Re: GPLv3 Position Statement

From: Andrea Arcangeli
Date: Sat Sep 30 2006 - 11:45:12 EST


On Fri, Sep 29, 2006 at 05:48:17PM +1000, tridge@xxxxxxxxx wrote:
> wishes. I'm not even 100% certain it would be legal.

How can you not be sure that it would be legal? If you didn't want to
allow forking, you shouldn't have released the code as GPL. See qmail
and pine for example of slightly different licenses in terms of forking.

The basic logic of the GPL and open source as well, is that anyone is
legally allowed to fork away your code as much as they want as long as
the result is still using the same license. Oh well, if even this
_basic_ legal point is not clear, then I'm not surprised there's lots
of confusion about the rest...

IMHO GPL is _all_ about _freedom_ of usage in any shape and form, and
most important about _sharing_ of the resulting/modified code. GPL has
_never_ been about restricting usage. Infact it apparently even allows
you to do whatever you want with it as long as you do it behind the
corporate firewall and you don't redistribute the code itself, but
only the result of the computations of the code.

If there's something to work on for GPLv3 it is _not_ about
restricting usage. It's about forcing _more_ sharing even behind the
corporate firewall! In the ideal world that should be the only
priority in FSF minds and I think they're still in time to change
their focus on what really matters.

My ideal GPLv3 would be that if you modify a GPLv3 project and you
have a _third_party_ using in any way (think a web application running
behind the corporate firewall), you would be required to release your
GPLv3 source code to the third party that is using the GPLv3 code on
your servers, even if you never redistributed the code itself (nor in
source nor in binary form). Now I clearly don't know for sure if this
is enforceable, but I think this is the only point where the GPLv2
could be improved.

Nothing would change if the user of the code isn't a third party, so
for example you can still pick your preferred webmail for your
intranet, improve it, and release nothing back as long as it's never
used by third parties living outside the corporate firewall. But if
you start shipping the service to third parties as a webapplication
through the internet, my ideal GPLv3 would give the third parties the
right to see the modifications you did.

Creating a GPLv3 that restricts usage is not going to work. They think
the worst usage possible is DRM, I disagree, the DRM certainly
wouldn't be at the top of my priority of the worst possible usage of
my GPL code. Restricting usage is something where there cannot be a
real agreement on what should be forbidden, and as such it should be
avoided. If RMS has to choose which usage to forbid in GPLv3 he
apparently goes after DRM which sounds fair from his point of
view. Now if a greenpeace activist would have to choose he would
probably instead go after usage inside nuclear reactors which sounds
fair enough again from his point of view. I would go after different
things that sounds fair enough to me. If we keep focusing on
"forbidding what is unethical" eventually GPLv4 will forbid making too
much money off the software too ;). This is why there should be not be
any restriction on usage at all, so everyone can agree to giveup his
small wish for the common good. And if somebody really wants to add up
any exceptional restriction on usage on top of the GPL, that should be
up to the copyright holder to decide, not a job for the GPLv3 authors.
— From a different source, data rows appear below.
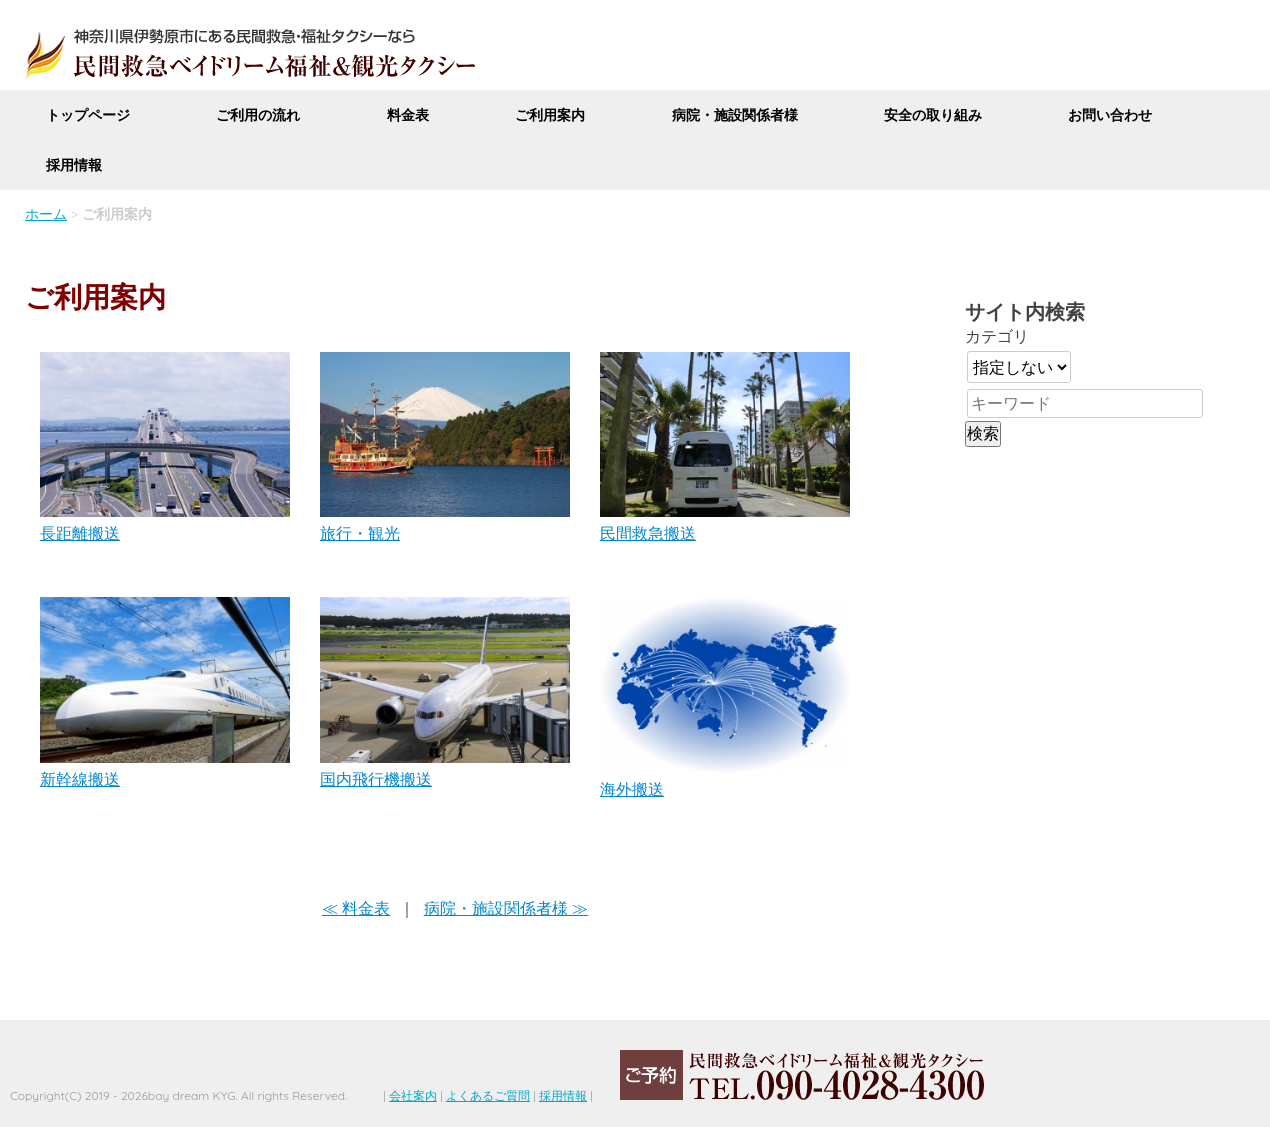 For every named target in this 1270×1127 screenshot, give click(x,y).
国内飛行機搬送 (376, 779)
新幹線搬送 (80, 779)
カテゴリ (997, 336)
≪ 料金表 (356, 908)
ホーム (46, 214)
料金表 (408, 115)
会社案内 (413, 1095)
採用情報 (74, 165)
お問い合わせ (1110, 115)
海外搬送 (632, 789)
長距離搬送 (80, 533)
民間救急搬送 (648, 533)
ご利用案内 (550, 115)
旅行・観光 (360, 533)
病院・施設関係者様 (735, 115)
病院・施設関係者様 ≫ (506, 908)
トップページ (88, 115)
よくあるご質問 (488, 1095)
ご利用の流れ (258, 115)
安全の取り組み (933, 115)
The worry that open source will eventually die with the advent of DRM
and trusted computing because no kernel will boot anymore, is
baseless. Who says something on those lines, probably doesn't
understand how the economy works (and most certainly they don't
understand how trusted computing works). To make an example if some
hardware vendor is not allowing to replace kernels, and I want to be
allowed to do that, I simply decided to buy my new htpc from
linuxtechtoys instead. It's truly as simple as that. And regardless,
even if they would be right about trusted computing going to kill open
source (again a baseless claim IMHO), it certainly wouldn't be the
GPLv3 DRM clause that could save us.

To make an example: I truly hope Microsoft will use trusted computing
to make the windows genuine update program totally unbreakable and to
force 100% of their users to pay. They can easily do that. There are
many more positive things around trusted computing that are never
being mentioned.

About the patent claims I also didn't see anything that would
invalidate the entire patent portfolio of any company (well, unless
the linux kernel already infringe on the whole patent portfolio of
said company, but I doubt that's what they meant ;). To me it looked
like v3 made explicit what was already implicit with v2 (i.e. when you
release patented software under GPLv2, you already implicitly allow
anybody to run your patented idea as long as the code is still under
the GPLv2). I didn't think there was any need to make it explicit, but
anyway I can't see a big difference.